How would formulary apportionment work?
Under the current global system, multinational firms determine their profits separately in each tax jurisdiction in which they operate. A system that apportioned profits by formula would allocate a firm’s worldwide income across countries based on its sales, assets, and payroll in each jurisdiction.
How it Works
Under formulary apportionment, a multinational corporation would allocate its profits across countries based on its sales, payroll, and capital base in each jurisdiction. It would pay domestic corporate taxes on the share of its worldwide income that is allocated to each jurisdiction. An alternative would base a corporation’s taxes only on the fraction of its worldwide sales destined for domestic consumers, a so-called “destination-based” corporate profits tax.
Many states in the United States use a formulary apportionment system to determine their taxable share of US-source corporate profits. The formulas have been historically based on a weighted average of the shares of sales, payroll, and assets in the state. But recently, some states have shifted to a sales-only apportionment system in order to remove any incentive to shift employees or facilities to other jurisdictions.
The adoption of formulary apportionment by states was motivated by the widespread perception that states are so highly integrated economically that it is impractical to try to determine how much of a firm’s income is earned by an affiliate in one state and how much by an affiliate in another.
Advantages of Formulary Apportionment
Formulary apportionment would remove the current artificial incentive for multinationals to shift reported income to low-tax locations because tax liabilities would be allocated by a measure (or measures) of their real economic activity in each location. These measures are far more difficult to manipulate for tax purposes than the division of profits among separate entities within a firm.

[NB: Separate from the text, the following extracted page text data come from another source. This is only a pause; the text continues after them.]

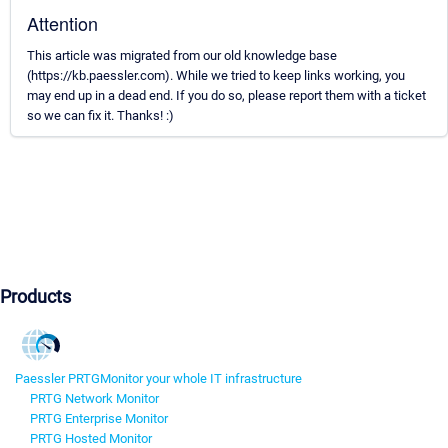
Attention
This article was migrated from our old knowledge base
(https://kb.paessler.com). While we tried to keep links working, you
may end up in a dead end. If you do so, please report them with a ticket
so we can fix it. Thanks! :)
Products
Paessler PRTG
Monitor your whole IT infrastructure
PRTG Network Monitor
PRTG Enterprise Monitor
PRTG Hosted Monitor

Formulary apportionment would also reduce the tax system’s complexity and the administrative burden it imposes on firms. Firms would no longer have to allocate income or expenses across countries for tax purposes. There would no longer be a need for controlled foreign corporation rules because all profits assigned to foreign activities would be exempt. For this reason, there would also no longer be a need for foreign tax credits, so firms would have no incentive to manage profit repatriation to maximize the availability of offsetting tax credits. Because intra-firm transactions would not affect the measure of domestic profits, there would be no need for transfer-pricing rules for intra-firm transactions, which would remove a major source of dispute between corporations and tax authorities.
The United States and other high-tax countries would gain substantial revenue under formulary apportionment because firms’ shares of real economic activity in these countries typically exceed the shares of income they now report as originating there. The move to formulary apportionment could therefore be made revenue-neutral by substantially reducing corporate tax rates. Moreover, because it would make a multinational corporation’s tax liability independent of both its legal residence and its legal form (for example, branch or subsidiary), formulary apportionment would also remove any incentive for corporate inversions in which firms from two countries merge to move around their tax liabilities.
Problems and Disadvantages
Formulary apportionment would require an agreement among the major economies to scrap the current separate-entity system and to agree on how to allocate corporate income among jurisdictions. It would also require agreement on common accounting methods for measuring corporate profits.
A unilateral move by the United States to formulary apportionment would result in double taxation of some income of multinationals and exemption of other income. That’s because different countries would use radically different methods of allocating income among jurisdictions.
A formulary apportionment system would introduce new boundary problems between high-tax and low-tax activities. While the current separate-entity system creates incentives to shift reported profits among separate firms within a multinational corporation, formulary apportionment provides incentives to shift profits between multinationals and separately owned firms. For example, if physical assets are one of the determinants of the location of a multinationals’ profits, a firm might well have an incentive to contract out its manufacturing to independently owned firms in high-tax jurisdictions instead of establishing a manufacturing subsidiary within the firm.
Formulary apportionment does not provide an answer to how to locate a firm’s intangible assets, which are a significant share of the value of some of the leading multinationals, especially in the high-tech and pharmaceutical sectors.
Some analysts and commentators favor sales- or destination-based allocation of corporate profits because firms are least likely to reduce sales in a jurisdiction simply to reduce tax liability. A problem with a sales-based allocation, however, is that multinationals can then avoid tax on the profits from their intangible assets by selling their products to independent distributors in low-tax countries, who would then resell them throughout the world. Although rules could be written to prevent abuses of this type, they would be cumbersome and hard to enforce because most of the output of multinationals is sold primarily to other companies in complex supply chains rather than directly to final consumers.
Altshuler, Rosanne, and Harry Grubert. 2010. “Formula Apportionment: Is it Better than the Current System and are there Better Alternatives?” National Tax Journal 63 (4): 1145–84.
Avi-Yonah, Reuven S., and Kimberly A. Clausing. 2007. Reforming Corporate Taxation in a Global Economy: A Proposal to Adopt Formulary Apportionment. Discussion paper. Washington, DC: The Hamilton Project.
Graetz, Michael, and Rachael Doud. 2013. “Technological Innovation, International Competition, and the Challenges of International Income Taxation.” Columbia Law Review 113 (3): 347–446.